One of the gotchas in any IT environment – and healthcare isn’t impervious to this – is the venerable static password. The value of in my view identifiable data (PII) rises whilst there are healthcare facts related to it. The attackers understand this and they may thankfully leverage way together with phishing to advantage access to sensitive protected fitness records. Multi-element authentication (MFA) is an superb manner to help fight this hassle. If an attacker can gain get right of entry to passwords they may now not offer an awesome go back if MFA has been deployed. This is specifically actual if the MFA is utilizing Universal 2d Factor to similarly confound the attacker. U2F is an open authentication trendy that strengthens and simplifies two-issue authentication with the aid of making use of USB or near-subject conversation (NFC) devices together with YubiKeys.

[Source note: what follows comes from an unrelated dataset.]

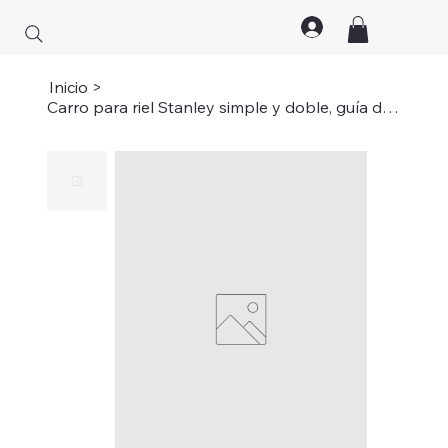
Inicio
>
Carro para riel Stanley simple y doble, guía de piso y riel (Guía de piso)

Attackers will not be going away every time quickly. Case in point, years ago I changed into working for a defense contractor and we would find our patron was constantly being attacked from all elements of the globe. One time out of frustration I requested if there was any purpose why there might ever be legitimate site visitors from nations X, Y, and Z.

Image result for Healthcare

The answer becomes a flat “in no way.”

I crafted up a bogon list that covered the netblocks for the aforementioned countries and added that to the brink router. Attack site visitors dropped off exponentially. Now, this turned into an improvement, however, did not anything to obviate the attacker from locating every other avenue.

That’s the rub. The attackers will keep coming. Ensuring that EHRs are included is a consistent struggle of increments, however one that may be won. As the annual HIMSS healthcare information and technology conference processes, we want to remember the fact that the requirement is to defend statistics and structures so that healthcare specialists can focus on patient care and now not need to worry about the reciprocating noticed (or the banana).